20

345 50 34
                                    

Bugün izin günümüzdü ve ben bizim çocuklara bir yalan uydurup tüm günü Dağhan komutanla geçirmek istiyordum. Yine dosya teslim etme bahanesini kullanabilirdim ama bu yazıcı değiştirip tekrar geri alma durumundan sonra aramızda bir mesele olduğundan işkillenmişlerdi. Böyle bir şey olabileceğini tahmin edemezlerdi tabii ki ama yine de eşeği sağlam kazığa bağlamak lazımdı. Ben mesele karı kız olunca arkadaşlarını bir kalemde silen adi heriflerdendim. Tek sıkıntı meselenin karı kız olmamasıydı.

Babam beni askere adam olmak için göndermişti. Ben demiştim ama sünnet oldum niye oyunu zora sokuyoruz diye. Son leveli geçememiştim işte. Bu durum adamlığıma zeval getiriyor muydu bilmiyordum ama umrumda değildi. İstiyordum ve yapıyordum ötesi yoktu benim için.

Uzun zaman sonra ilk defa bu kadar yoğun duygular besliyordum. İçime sığmayan dolup taşan kalbimi yoran bir sevdaya tutulmuştum kısa sürede. Gün geçtikçe üstüne misli ekleniyordu bu sevginin. Taşıyamayacağımdan korkar olmuştum. Başka yerde başka koşullarda daha kolay olur muydu emin değildim.

Ben erkeklerden hoşlanmıyordum, komutanımdan, Dağhan'dan deli gibi hoşlanıyordum.

Dışarıda beni bekleyen arkadaşlarımı daha fazla bekletmemek adına siyah montumu da giydim. Tam kapıdan çıkacağım an yolumu kesen Dağhan komutanla dumura uğrarken içeri girip kapıyı kapattı.

Koğuşta kimse olmamasına rağmen ani gelen gerginlikle etrafıma bakındım.

"Bir şey mi oldu komutanım?"

"Yakup arkadaşlarınla gitme."

"Neden?"

Nedenini bilmiyormuş gibi aşko kuşko kızlara dönüşerek ağzından duymak istemiştim. Sanırım adamlığıma gerçekten zeval gelmişti.

"Birlikte vakit geçirelim bugün. Ben de çıkacağım işlerimi hallettim."

Neden her kelimesinde bana daha da yaklaşıp umumi sınırları talan ediyordu bilmiyordum.

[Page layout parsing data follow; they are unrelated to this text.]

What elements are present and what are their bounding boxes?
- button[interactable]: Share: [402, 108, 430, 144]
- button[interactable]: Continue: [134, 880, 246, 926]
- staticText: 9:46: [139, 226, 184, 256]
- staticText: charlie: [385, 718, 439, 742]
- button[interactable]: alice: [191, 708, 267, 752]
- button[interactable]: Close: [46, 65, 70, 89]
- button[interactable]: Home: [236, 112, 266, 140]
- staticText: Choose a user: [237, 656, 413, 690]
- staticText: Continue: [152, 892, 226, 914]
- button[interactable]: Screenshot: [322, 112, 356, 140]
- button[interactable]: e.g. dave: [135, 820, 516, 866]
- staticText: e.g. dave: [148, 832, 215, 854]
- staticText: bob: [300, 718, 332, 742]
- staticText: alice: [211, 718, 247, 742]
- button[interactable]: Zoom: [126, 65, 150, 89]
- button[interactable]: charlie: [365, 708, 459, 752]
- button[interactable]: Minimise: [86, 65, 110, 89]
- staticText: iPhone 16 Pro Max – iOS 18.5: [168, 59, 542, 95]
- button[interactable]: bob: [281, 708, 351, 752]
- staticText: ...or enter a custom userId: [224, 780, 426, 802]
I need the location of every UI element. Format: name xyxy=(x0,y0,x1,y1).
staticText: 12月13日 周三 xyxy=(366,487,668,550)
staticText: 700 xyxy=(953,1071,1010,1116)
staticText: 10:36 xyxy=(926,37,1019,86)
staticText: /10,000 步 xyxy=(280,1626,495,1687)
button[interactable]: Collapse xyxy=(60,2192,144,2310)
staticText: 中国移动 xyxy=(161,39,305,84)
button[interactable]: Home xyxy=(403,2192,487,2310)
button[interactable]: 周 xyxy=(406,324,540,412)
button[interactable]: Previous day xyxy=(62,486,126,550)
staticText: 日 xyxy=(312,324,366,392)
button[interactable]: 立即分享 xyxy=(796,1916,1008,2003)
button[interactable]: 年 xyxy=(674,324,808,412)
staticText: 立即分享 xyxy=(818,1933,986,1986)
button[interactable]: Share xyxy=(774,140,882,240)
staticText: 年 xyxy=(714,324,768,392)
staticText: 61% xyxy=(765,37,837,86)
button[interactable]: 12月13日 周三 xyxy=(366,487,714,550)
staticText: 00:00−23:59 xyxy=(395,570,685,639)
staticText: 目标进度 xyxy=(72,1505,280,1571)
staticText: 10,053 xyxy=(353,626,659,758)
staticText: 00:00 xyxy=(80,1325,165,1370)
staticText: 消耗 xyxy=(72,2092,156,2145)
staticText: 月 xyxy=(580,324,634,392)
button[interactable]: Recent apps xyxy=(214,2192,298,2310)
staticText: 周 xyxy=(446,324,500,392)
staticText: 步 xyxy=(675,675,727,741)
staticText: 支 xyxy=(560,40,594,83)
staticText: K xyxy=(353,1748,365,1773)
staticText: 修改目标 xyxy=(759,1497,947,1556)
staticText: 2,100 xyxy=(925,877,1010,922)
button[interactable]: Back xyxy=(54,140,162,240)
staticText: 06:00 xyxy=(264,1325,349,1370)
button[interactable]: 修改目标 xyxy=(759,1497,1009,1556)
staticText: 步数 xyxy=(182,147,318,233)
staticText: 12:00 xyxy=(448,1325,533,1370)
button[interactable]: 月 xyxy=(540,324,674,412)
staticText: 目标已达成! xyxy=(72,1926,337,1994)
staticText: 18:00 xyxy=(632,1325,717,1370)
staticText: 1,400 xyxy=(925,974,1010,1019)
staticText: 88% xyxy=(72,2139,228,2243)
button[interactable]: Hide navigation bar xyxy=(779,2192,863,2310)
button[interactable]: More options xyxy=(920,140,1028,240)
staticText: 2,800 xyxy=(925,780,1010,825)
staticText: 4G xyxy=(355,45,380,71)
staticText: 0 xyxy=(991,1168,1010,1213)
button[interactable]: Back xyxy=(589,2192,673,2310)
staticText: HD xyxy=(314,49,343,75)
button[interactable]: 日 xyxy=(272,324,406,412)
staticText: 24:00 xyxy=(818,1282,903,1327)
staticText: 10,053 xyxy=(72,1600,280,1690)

Ne zaman Dağhan komutanla yalnız kalsam aramızda bir adımdan az mesafe kalıyordu.

"Ne yalan uydurabilirim ki?"

Masum ayağına yatarken gülümseyip kafasını eğerek alttan yüzüme baktı.

"Bilmiyorum o senin uzmanlık alanın."

Doğru söylemesine rağmen kafam atarken yakasından savurup uzaklaştırmak istediğim an kollarını belime sardı. Alt tarafım tamamen ona temas edince aklım hiç olmaması gereken pozisyonda oraya kaymıştı.

"Biri girebilir."

Anlamamış gibi bir mırıldanma sesi duyarken dudaklarını yanağımda hissediyordum. Öpmüyordu sadece temas için bunu yapıyordu sanki.

"Beni bekliyorlar."

"Beklesinler."

Kapalı gözlerini açmadan cevap verince solukları kulağıma çarpmıştı. Ardından dilini hissettiğim an kayışlar kopmuştu bende. Kesik nefeslerim dudaklarımdan yankılanarak çıkarken kulağımdaki ıslaklık kafayı yememe sebep olabilirdi.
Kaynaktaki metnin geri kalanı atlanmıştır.